The clock is ticking for Gov. Bill Haslam, who will have to finalize his decision next week regarding building a state-run health insurance exchange to comply with a critical portion of the Affordable Care Act.
Haslam is one of a handful of governors who opted to wait for the results of Tuesday's election before making a move on the exchange question.
With the new law ensured for survival with the re-election of President Barack Obama, Haslam was given less than two weeks to weigh the decision for creating an online marketplace for individuals and small businesses to shop for and purchase health insurance—or handing the task over to the federal government for creating an exchange.
The deadline mandated by the government for such a decision is next Friday, Nov. 16.
In recent interviews, Haslam has said he was leaning toward opting for a state-run exchange. But the move could potentially place the governor at odds with members of Republican supermajorities in the General Assembly, which include members who would rather have no hand in approving any component of the president's signature policy.
"We're going to take the nine days to look for answers and do our homework, and then we'll make a decision," Haslam told reporters Wednesday, according to a Nashville Business Journal report.
According to a New York Times report, about 15 states, along with the District of Columbia, have opted to create their own framework for insurance exchanges. Along with Haslam, governors of Arizona, Idaho, New Jersey and Virginia opted to hold off from making a decision until after Election Day, giving them a 10-day window to meet the deadline.

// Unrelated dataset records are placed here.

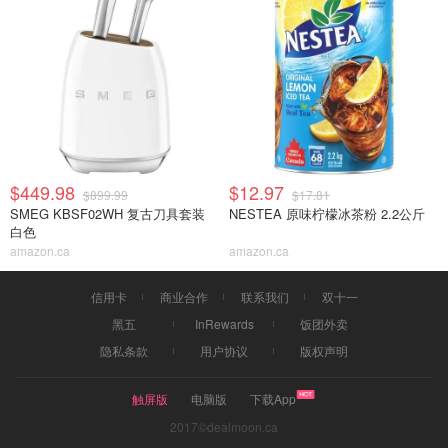
$449.98
$12.97
$899.99
$17.81
SMEG KBSF02WH 复古刀具套装
NESTEA 原味柠檬冰茶粉 2.2公斤
白色
amazon.ca
amazon.ca
信用卡
商业合作
联系我们
双十一
黑五
InRewards
饭团外卖
隐私条款
用户协议
版权声明
触屏版
电脑版
下载App
2017©dealmoon.ca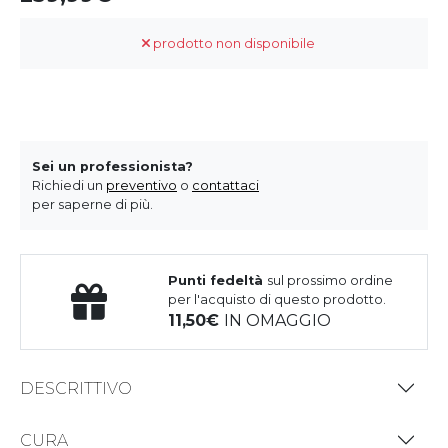
prodotto non disponibile
Sei un professionista?
Richiedi un
preventivo
o
contattaci
per saperne di più.
Punti fedeltà
sul prossimo ordine
per l'acquisto di questo prodotto.
11,50
IN OMAGGIO
DESCRITTIVO
CURA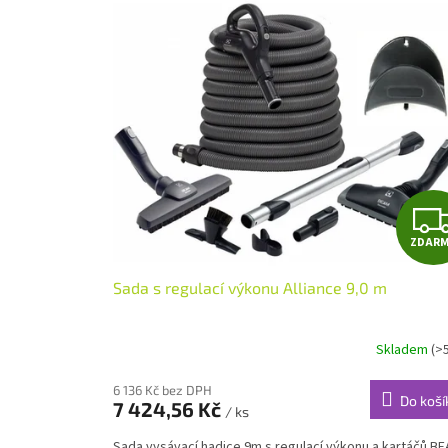
ý
í
p
p
i
r
s
o
p
d
r
u
o
k
d
t
u
ů
k
t
ZDAR
ů
Sada s regulací výkonu Alliance 9,0 m
Skladem
(>
6 136 Kč bez DPH
Do koší
7 424,56 Kč
/ ks
Sada vysávací hadice 9m s regulací výkonu a kartáčů B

Republican presidential nominee Mitt Romney, had he been elected, had promised to pursue the repeal of the law. But with the combination of the return of the president, approval last summer by the Supreme Court, and the continuing split of House and Senate control between Republicans and Democrats, the law is essentially guaranteed to remain.
For states that opt to create their own exchanges, the federal government would pay for the full cost for the first three years of the program, beginning in 2014, according to The New York Times.
The amount of federal funding would then be decreased in consequent years.